───── MATERIAL SHOWN ─────
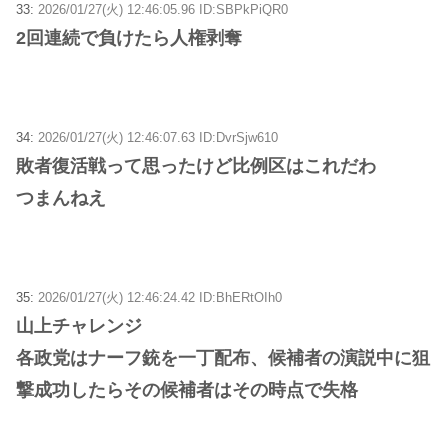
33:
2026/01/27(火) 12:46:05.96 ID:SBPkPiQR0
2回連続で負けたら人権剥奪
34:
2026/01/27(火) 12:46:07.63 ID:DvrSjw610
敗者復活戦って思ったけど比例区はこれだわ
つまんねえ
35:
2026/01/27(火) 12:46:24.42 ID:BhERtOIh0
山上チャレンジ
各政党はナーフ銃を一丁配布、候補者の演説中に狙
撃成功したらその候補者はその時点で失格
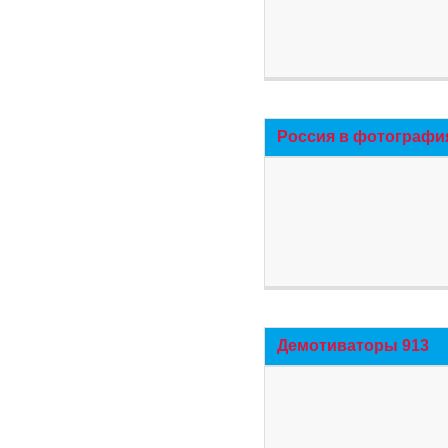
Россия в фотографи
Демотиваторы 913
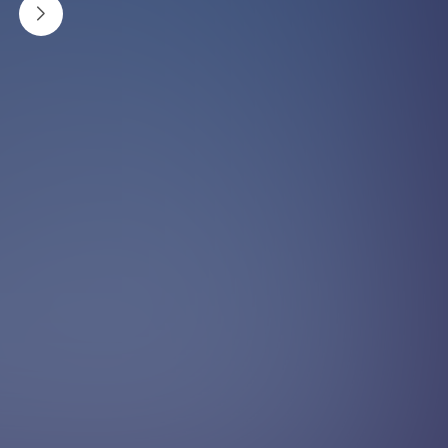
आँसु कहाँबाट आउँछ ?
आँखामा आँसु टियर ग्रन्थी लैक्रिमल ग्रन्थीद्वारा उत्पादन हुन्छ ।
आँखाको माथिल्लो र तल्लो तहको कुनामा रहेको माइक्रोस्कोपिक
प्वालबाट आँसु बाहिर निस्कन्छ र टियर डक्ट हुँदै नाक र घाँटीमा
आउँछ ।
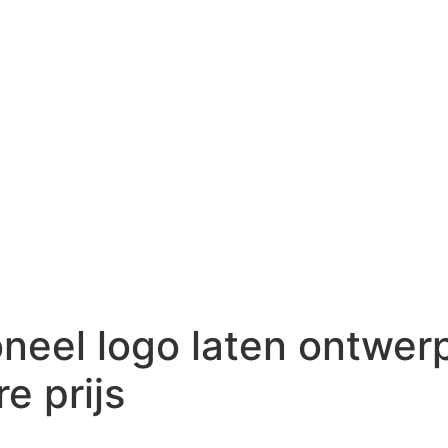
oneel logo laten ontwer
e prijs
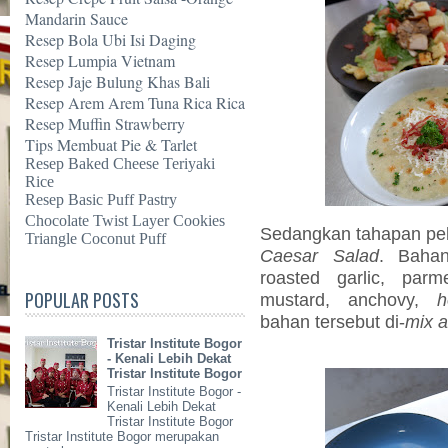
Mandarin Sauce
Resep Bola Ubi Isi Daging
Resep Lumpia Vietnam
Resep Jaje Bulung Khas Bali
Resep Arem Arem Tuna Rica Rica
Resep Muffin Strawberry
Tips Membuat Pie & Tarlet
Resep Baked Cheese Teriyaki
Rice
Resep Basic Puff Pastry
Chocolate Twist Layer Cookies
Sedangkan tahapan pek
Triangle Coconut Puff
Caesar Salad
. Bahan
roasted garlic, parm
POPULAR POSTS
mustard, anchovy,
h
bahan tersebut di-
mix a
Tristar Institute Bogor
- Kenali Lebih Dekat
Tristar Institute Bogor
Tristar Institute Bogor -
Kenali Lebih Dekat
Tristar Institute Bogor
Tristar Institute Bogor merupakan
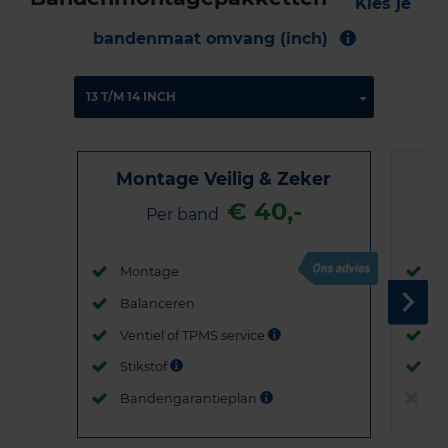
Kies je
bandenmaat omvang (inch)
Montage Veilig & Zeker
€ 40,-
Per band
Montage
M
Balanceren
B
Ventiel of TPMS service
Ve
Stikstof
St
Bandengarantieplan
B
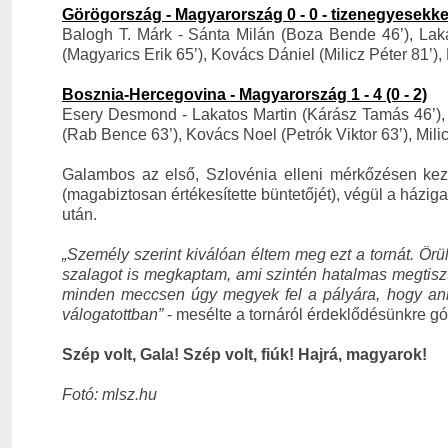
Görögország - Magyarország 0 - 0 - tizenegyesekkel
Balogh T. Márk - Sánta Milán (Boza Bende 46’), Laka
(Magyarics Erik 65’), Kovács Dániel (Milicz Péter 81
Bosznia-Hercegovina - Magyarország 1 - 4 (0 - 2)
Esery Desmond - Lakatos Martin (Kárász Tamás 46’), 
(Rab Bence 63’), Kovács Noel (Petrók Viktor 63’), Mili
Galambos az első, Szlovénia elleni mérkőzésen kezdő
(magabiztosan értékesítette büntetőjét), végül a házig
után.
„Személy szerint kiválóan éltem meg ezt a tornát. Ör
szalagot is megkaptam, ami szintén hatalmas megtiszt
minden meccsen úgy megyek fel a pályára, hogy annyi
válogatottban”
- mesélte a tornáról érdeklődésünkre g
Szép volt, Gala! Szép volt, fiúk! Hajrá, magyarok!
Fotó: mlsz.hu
─────
◆ **WORK REQUIRED**
Filter the lines above, keeping each one that contains the string "Kovács".

◆ **FINAL ANSWER**
(Magyarics Erik 65’), Kovács Dániel (Milicz Péter 81
(Rab Bence 63’), Kovács Noel (Petrók Viktor 63’), Mili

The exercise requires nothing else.